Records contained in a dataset
- - - -
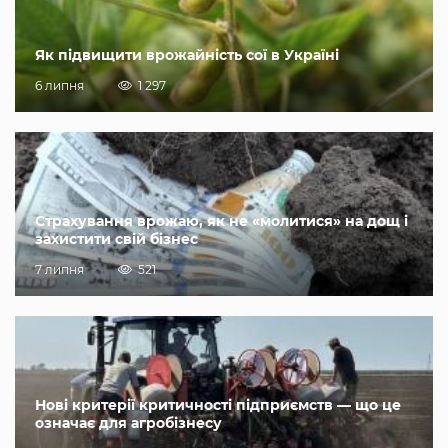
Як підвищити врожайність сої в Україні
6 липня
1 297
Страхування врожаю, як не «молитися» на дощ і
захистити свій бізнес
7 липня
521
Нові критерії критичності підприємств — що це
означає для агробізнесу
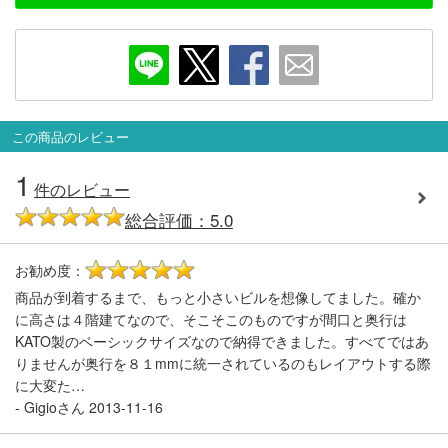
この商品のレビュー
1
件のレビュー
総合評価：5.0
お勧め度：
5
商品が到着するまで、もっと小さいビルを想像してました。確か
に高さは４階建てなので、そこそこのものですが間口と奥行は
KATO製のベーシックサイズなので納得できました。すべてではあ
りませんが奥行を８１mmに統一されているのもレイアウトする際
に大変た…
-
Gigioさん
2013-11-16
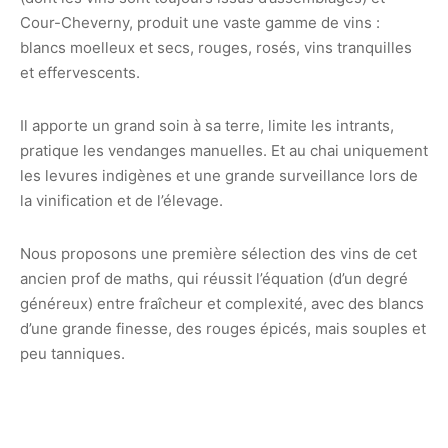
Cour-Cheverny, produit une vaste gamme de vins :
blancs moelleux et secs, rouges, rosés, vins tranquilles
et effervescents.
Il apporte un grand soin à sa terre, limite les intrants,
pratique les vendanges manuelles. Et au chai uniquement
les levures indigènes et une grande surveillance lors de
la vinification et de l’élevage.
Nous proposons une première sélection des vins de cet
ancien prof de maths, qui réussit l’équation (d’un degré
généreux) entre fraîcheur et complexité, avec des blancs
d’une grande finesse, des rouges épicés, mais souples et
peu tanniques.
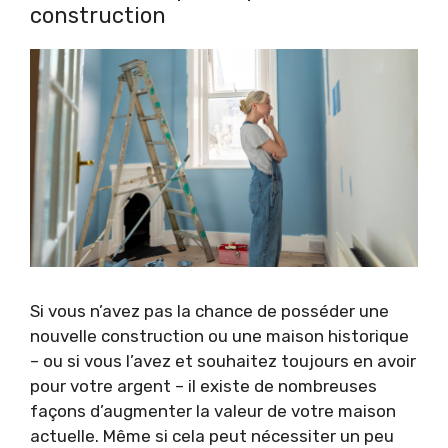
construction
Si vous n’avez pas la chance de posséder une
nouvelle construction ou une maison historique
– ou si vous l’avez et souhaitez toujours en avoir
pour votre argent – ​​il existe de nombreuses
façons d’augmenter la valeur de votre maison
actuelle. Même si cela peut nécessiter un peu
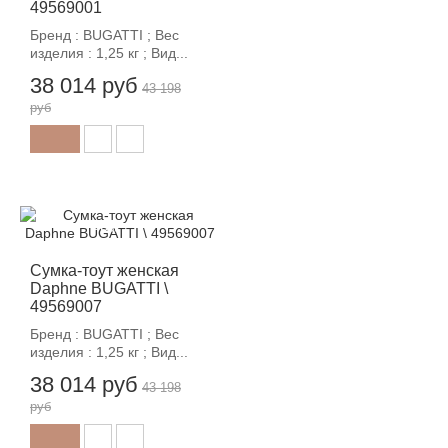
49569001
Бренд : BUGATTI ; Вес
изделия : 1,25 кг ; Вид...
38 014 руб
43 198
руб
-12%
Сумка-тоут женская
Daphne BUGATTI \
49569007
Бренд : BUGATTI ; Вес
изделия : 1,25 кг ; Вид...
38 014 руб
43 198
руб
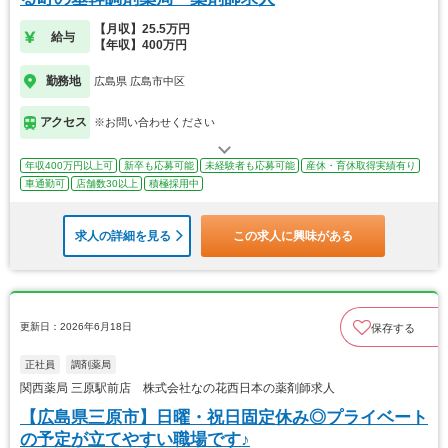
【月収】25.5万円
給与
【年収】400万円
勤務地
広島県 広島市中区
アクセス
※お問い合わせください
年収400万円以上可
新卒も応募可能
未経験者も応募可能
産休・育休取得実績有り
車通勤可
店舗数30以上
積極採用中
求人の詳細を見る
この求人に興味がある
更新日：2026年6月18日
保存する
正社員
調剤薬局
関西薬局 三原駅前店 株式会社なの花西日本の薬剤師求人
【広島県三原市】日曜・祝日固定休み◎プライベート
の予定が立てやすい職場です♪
- - - -
Exercise description –
Before answering, check every line of the records for the string "construction", then state how many lines have it, with the number only.

Answer box –
2